For a sweet and spicy version of potato pancakes, combine shredded sweet potatoes with eggs, brown sugar, flour, ground cloves and cinnamon. Form into patties and fry in oil until perfectly crispy. Try serving with butter, maple syrup or whipped cream.
INGREDIENTS (for 8 servings):
- 2 sweet potatoes, peeled and shredded
- 2 eggs, lightly beaten
- 1 tablespoon brown sugar
- 2 tablespoons all-purpose flour
- 2 teaspoons ground cloves
- 2 teaspoons ground cinnamon
- 1/4 cup vegetable oil for frying
Place sweet potatoes in a colander. Place a cheesecloth over the potatoes, and squeeze the potatoes to release as much liquid as possible. Let the potatoes sit to release more liquid, then squeeze again.
In a large bowl, combine sweet potatoes, eggs, brown sugar, flour, cloves and cinnamon; mix well.

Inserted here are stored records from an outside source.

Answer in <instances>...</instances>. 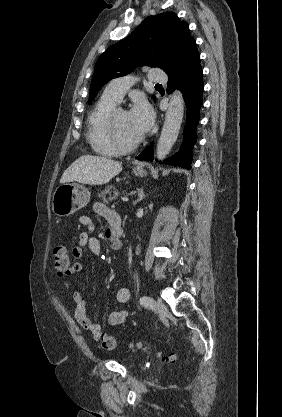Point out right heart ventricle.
Returning a JSON list of instances; mask_svg holds the SVG:
<instances>
[{
	"mask_svg": "<svg viewBox=\"0 0 282 417\" xmlns=\"http://www.w3.org/2000/svg\"><path fill=\"white\" fill-rule=\"evenodd\" d=\"M117 104V102L102 96L88 119V140L93 149L103 155H112L118 151L101 128L102 122Z\"/></svg>",
	"mask_w": 282,
	"mask_h": 417,
	"instance_id": "right-heart-ventricle-1",
	"label": "right heart ventricle"
}]
</instances>
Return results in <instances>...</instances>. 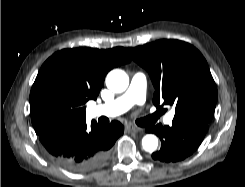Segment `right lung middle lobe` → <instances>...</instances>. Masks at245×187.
<instances>
[{"mask_svg":"<svg viewBox=\"0 0 245 187\" xmlns=\"http://www.w3.org/2000/svg\"><path fill=\"white\" fill-rule=\"evenodd\" d=\"M77 101V93L54 76L35 81L30 92L31 108L53 119H67Z\"/></svg>","mask_w":245,"mask_h":187,"instance_id":"1","label":"right lung middle lobe"}]
</instances>
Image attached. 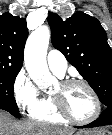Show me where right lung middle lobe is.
Masks as SVG:
<instances>
[{
	"label": "right lung middle lobe",
	"instance_id": "1",
	"mask_svg": "<svg viewBox=\"0 0 112 135\" xmlns=\"http://www.w3.org/2000/svg\"><path fill=\"white\" fill-rule=\"evenodd\" d=\"M20 69H0V107L18 111L14 99V82Z\"/></svg>",
	"mask_w": 112,
	"mask_h": 135
}]
</instances>
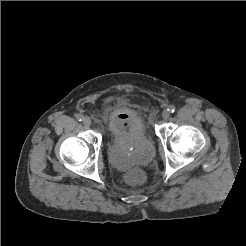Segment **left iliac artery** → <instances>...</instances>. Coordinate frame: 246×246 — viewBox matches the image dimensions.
I'll return each mask as SVG.
<instances>
[{
  "label": "left iliac artery",
  "instance_id": "obj_1",
  "mask_svg": "<svg viewBox=\"0 0 246 246\" xmlns=\"http://www.w3.org/2000/svg\"><path fill=\"white\" fill-rule=\"evenodd\" d=\"M170 113H173L175 111V106L170 105L167 109Z\"/></svg>",
  "mask_w": 246,
  "mask_h": 246
}]
</instances>
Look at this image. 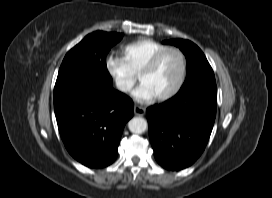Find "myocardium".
<instances>
[{
    "label": "myocardium",
    "mask_w": 272,
    "mask_h": 198,
    "mask_svg": "<svg viewBox=\"0 0 272 198\" xmlns=\"http://www.w3.org/2000/svg\"><path fill=\"white\" fill-rule=\"evenodd\" d=\"M170 52H175L180 56V59H181V73H180V76H179V79H178L176 85L173 87L172 90H170L168 93H166L164 95H161V96H158V97L154 98L158 102L167 101V100L173 98L182 89V87L184 85V82H185V79H186V75H187V59H186L185 53L181 49H179L177 47H167V48H164V49L160 50L143 67V69L139 73V77H138L139 81H141V78L144 75H147V74L151 73L152 71H154L156 69V67L159 65L160 61L163 59V57L166 54L170 53Z\"/></svg>",
    "instance_id": "obj_1"
}]
</instances>
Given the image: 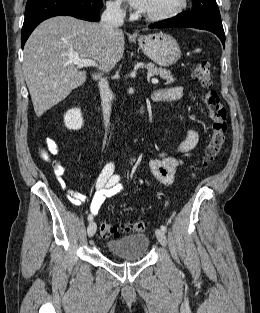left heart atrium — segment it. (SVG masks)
I'll list each match as a JSON object with an SVG mask.
<instances>
[{
    "mask_svg": "<svg viewBox=\"0 0 260 313\" xmlns=\"http://www.w3.org/2000/svg\"><path fill=\"white\" fill-rule=\"evenodd\" d=\"M127 1L135 9L144 11L148 0H127Z\"/></svg>",
    "mask_w": 260,
    "mask_h": 313,
    "instance_id": "39dd6f15",
    "label": "left heart atrium"
}]
</instances>
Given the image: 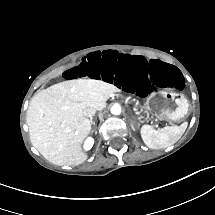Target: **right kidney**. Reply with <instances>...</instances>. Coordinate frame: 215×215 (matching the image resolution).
Wrapping results in <instances>:
<instances>
[{"label": "right kidney", "instance_id": "right-kidney-1", "mask_svg": "<svg viewBox=\"0 0 215 215\" xmlns=\"http://www.w3.org/2000/svg\"><path fill=\"white\" fill-rule=\"evenodd\" d=\"M94 139L92 137H88L84 142V149L86 151L90 150L93 147Z\"/></svg>", "mask_w": 215, "mask_h": 215}]
</instances>
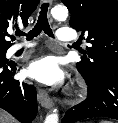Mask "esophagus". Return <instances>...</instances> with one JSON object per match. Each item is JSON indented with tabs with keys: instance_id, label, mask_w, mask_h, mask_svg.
Segmentation results:
<instances>
[{
	"instance_id": "34e87169",
	"label": "esophagus",
	"mask_w": 118,
	"mask_h": 123,
	"mask_svg": "<svg viewBox=\"0 0 118 123\" xmlns=\"http://www.w3.org/2000/svg\"><path fill=\"white\" fill-rule=\"evenodd\" d=\"M46 1L49 2V3L52 2L51 0H46ZM37 98H38L39 103L43 107H45L47 109H50L53 106V100H52V98L48 95V93L45 90L38 89Z\"/></svg>"
}]
</instances>
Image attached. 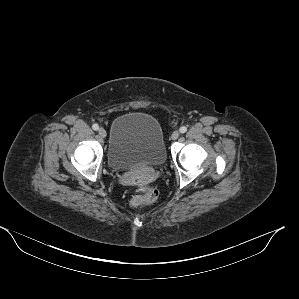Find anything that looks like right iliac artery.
Returning a JSON list of instances; mask_svg holds the SVG:
<instances>
[{"label":"right iliac artery","instance_id":"right-iliac-artery-1","mask_svg":"<svg viewBox=\"0 0 299 299\" xmlns=\"http://www.w3.org/2000/svg\"><path fill=\"white\" fill-rule=\"evenodd\" d=\"M92 128H93V130H98L99 129V125L98 124H93V126H92Z\"/></svg>","mask_w":299,"mask_h":299}]
</instances>
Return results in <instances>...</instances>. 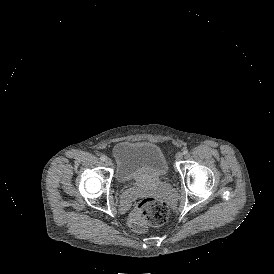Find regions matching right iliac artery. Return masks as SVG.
<instances>
[{
  "mask_svg": "<svg viewBox=\"0 0 274 274\" xmlns=\"http://www.w3.org/2000/svg\"><path fill=\"white\" fill-rule=\"evenodd\" d=\"M100 159H101L102 161H105L107 158H106V156H101Z\"/></svg>",
  "mask_w": 274,
  "mask_h": 274,
  "instance_id": "1",
  "label": "right iliac artery"
}]
</instances>
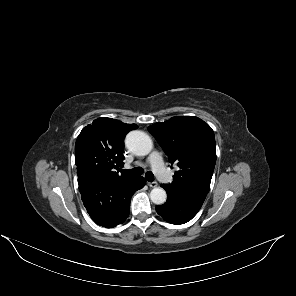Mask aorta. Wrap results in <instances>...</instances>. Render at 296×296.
<instances>
[{
  "instance_id": "1",
  "label": "aorta",
  "mask_w": 296,
  "mask_h": 296,
  "mask_svg": "<svg viewBox=\"0 0 296 296\" xmlns=\"http://www.w3.org/2000/svg\"><path fill=\"white\" fill-rule=\"evenodd\" d=\"M126 147L135 155H148L153 147L152 140L145 132L140 130H133L129 132L125 139ZM150 199L156 205L163 204L167 199L166 191L157 187L151 190Z\"/></svg>"
}]
</instances>
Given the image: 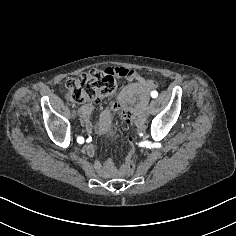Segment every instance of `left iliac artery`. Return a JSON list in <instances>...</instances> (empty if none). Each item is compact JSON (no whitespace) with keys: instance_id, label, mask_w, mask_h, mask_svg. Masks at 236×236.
Wrapping results in <instances>:
<instances>
[{"instance_id":"1","label":"left iliac artery","mask_w":236,"mask_h":236,"mask_svg":"<svg viewBox=\"0 0 236 236\" xmlns=\"http://www.w3.org/2000/svg\"><path fill=\"white\" fill-rule=\"evenodd\" d=\"M151 96H152V98H156L158 96L157 91H152Z\"/></svg>"}]
</instances>
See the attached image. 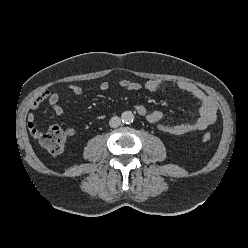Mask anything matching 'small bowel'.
Here are the masks:
<instances>
[{
    "label": "small bowel",
    "instance_id": "c3829d8e",
    "mask_svg": "<svg viewBox=\"0 0 248 248\" xmlns=\"http://www.w3.org/2000/svg\"><path fill=\"white\" fill-rule=\"evenodd\" d=\"M171 85L178 89L190 94L198 104V118L195 121L185 122L180 124H170L164 120V115L159 110L150 111L143 104L137 103L134 105L135 111L142 117H144L149 123L156 125V127L167 134L171 135H183L191 132L205 130L209 125L213 124L217 118V105L213 98L207 95L195 84L188 81H176L168 82L161 79H150L143 84L132 81L129 79H121L119 81V87L127 91H138L144 88L148 92H157L160 89ZM74 95L80 96L83 93V89L75 84H69L67 87ZM110 85L108 82H101L99 89L101 91H108ZM61 93L56 90H44L39 94L30 104L32 110H36L41 103L48 101L52 110L57 116H62L64 113L63 107L60 105ZM104 116H98V119H103ZM27 126L34 138H39L40 131L35 124V115L29 113L27 116ZM66 134L72 136L74 129L68 128Z\"/></svg>",
    "mask_w": 248,
    "mask_h": 248
}]
</instances>
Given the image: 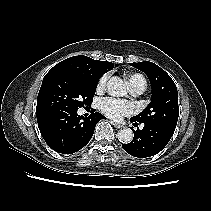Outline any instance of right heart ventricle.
<instances>
[{
    "mask_svg": "<svg viewBox=\"0 0 211 211\" xmlns=\"http://www.w3.org/2000/svg\"><path fill=\"white\" fill-rule=\"evenodd\" d=\"M127 80L130 87L142 85L146 88V80L141 74H131Z\"/></svg>",
    "mask_w": 211,
    "mask_h": 211,
    "instance_id": "e07e8e85",
    "label": "right heart ventricle"
}]
</instances>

Heat oil in large heavy skillet to 375 degrees F (190 degrees C).
Form mixture into pancake size cakes, and fry in hot oil. Flip cakes after 2 to 3 minutes (when bottom is browned) and brown other side. Drain on paper towels, and serve piping hot!
We have determined the nutritional value of oil for frying based on a retention value of 10% after cooking. The exact amount may vary depending on cook time and temperature, ingredient density, and the specific type of oil used.